Community Education

2019/2020 Grant Recipients Overview

The Community Education Program provides grants to support sustainable programs for Australians under the age of 25, promoting ongoing education, skill training and programs making a significant difference to the lives of the participants. Ansvar has awarded over $250,000 to ten worthy Australian non-profit organisations. The money goes to organisations that provide education, skills training and other programs helping vulnerable youth.

Batyr: batyr@school

The program works with school partners over a school year period embedding mental health education into school wellbeing initiatives. The grant will help batyr fund mental health awareness programs to help young people understand mental health and wellbeing, decrease stigma around having conversation about mental illness and difficult times.

Puuya Foundation: Empowered Women and Girls

The grant will fund the design and implementation of a highly interactive education and personal development workshops for aboriginal young women and girls in the Lockhart River Community. These women and girls come from families where many struggle with generations of trauma and poverty, cultural and country dislocation, substance abuse and mental illness, domestic violence and isolation. The workshops and education session will include a variety of activities such as empowerment, self-awareness, life skills workshops, positive partner relationships, life coaching support for study and vision and goal setting.

Huntington’s NSW ACT: Huntington’s Youth Connection

Huntington’s disease is a genetically inherited progressive and highly disabling neurological disease that is present at birth but symptoms usually start between the ages of 35 and 50. A child whose parent has Huntington’s disease is likely to experience a range of challenges including: becoming a young carer; loss of emotional, economic and social support from their parents; the possible early death of a parent; and the constant worry that they may have inherited the gene and will develop the illness when they are older. The Youth Connection Program includes a range of services provided by a social worker, such as Huntington’s targeted counselling, education and group support to assist these young people and ultimately improve their quality of life.

Support Kids in Pain: SKiP Pain Education

SKiP is Australia’s first organisation to offer a free community-based pain management service to children with chronic pain. The program is based on a multidisciplinary models of care and combines individual therapy sessions with group education. The participants will be required to be referred by an accredited health profession and undergo a full clinical and psychological assessment – which forms the basis of the long-term care plan. The participants will also learn a variety of techniques for managing their pain, including understanding pain physiology, relaxation, healthy sleep, coping with emotions and returning to meaningful activities.

QLD Police Citizens Youth Welfare Association – PCYC Townsville: Indigenous Youth Marine Licencing

The grant will support Indigenous youth through obtaining their marine licence which could provide employment, gain support from Marine Parks as well as making better use of their Indigenous knowledge and experience. The expected impact is that the program aims to improve access to employment, education, health social and cultural activities. The program will also re-establish the cultural links with the coast and sea which are vital to Indigenous youths. Participants will also experience a sense of achievement and increase of self-esteem and self-worth.

Books in Homes Australia: The Rotary DG Family Project – Books for Kids

The grant will fund the purchase of books for primary school aged children to receive 2 new books for them to keep. This program will be impacted in South Eastern and Yarra Ranges suburbs of Victoria, covering 30 Government Primary Schools which are considered by the Government to be educationally disadvantaged. Children living in families in which owning a book is not the “norm” will increase the child’s capacity for learning and improving themselves which helps to reduce inequalities and empowers them to live more healthy and sustainable lives.

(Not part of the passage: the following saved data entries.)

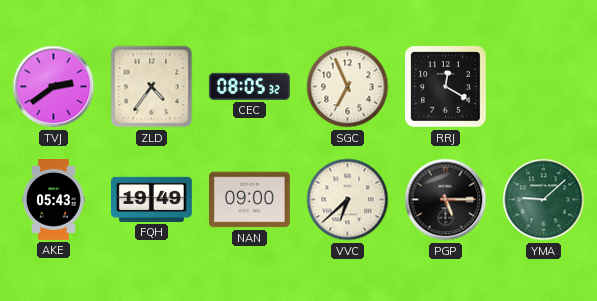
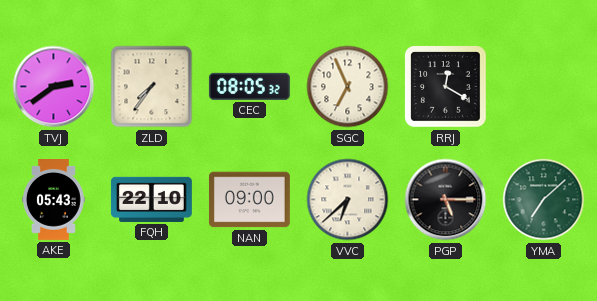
ZLD: 4:36 -> 7:36
FQH: 19:49 -> 22:10
YMA: 9:08 -> 7:08
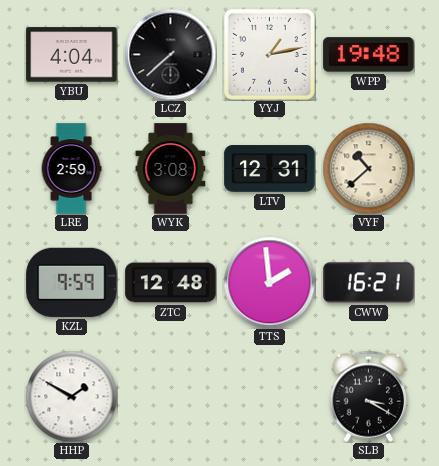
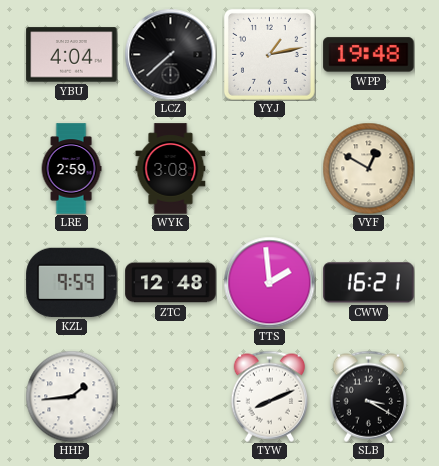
LTV: 12:31 -> none
VYF: 10:38 -> 12:50
HHP: 1:50 -> 1:44
TYW: none -> 8:11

We Care Community Services: School’s Empowerment and Education

This program is targeted at teenagers who are disengaged and/or disconnected due to a variety of reasons such as their background, lack of resources, newly arrived migrants/refugees and financial hardships. The program is offered to year 7-9 students during lunchtime once a week to participate in games, engage with We Care Community leaders and learn about mental health, attitudes, confidence and resilience. Their social interactions is always promoting a positive lifestyle, which encourages students to make good decisions in their life.

Grandparents for Grandchildren SA: Supplementary Educations and Sports Fund

The program is focused on assisting as many at risk and/or traumatised children across the State including Aboriginal and Culturally and Linguistically Diverse (CALD) children who have been removed from fractured and abusive family environments to be cared for their Grandparents or other Kin. The program will provide essential education-related items such as; iPads, school uniforms, sport uniforms and equipment, and school-endorsed excursions.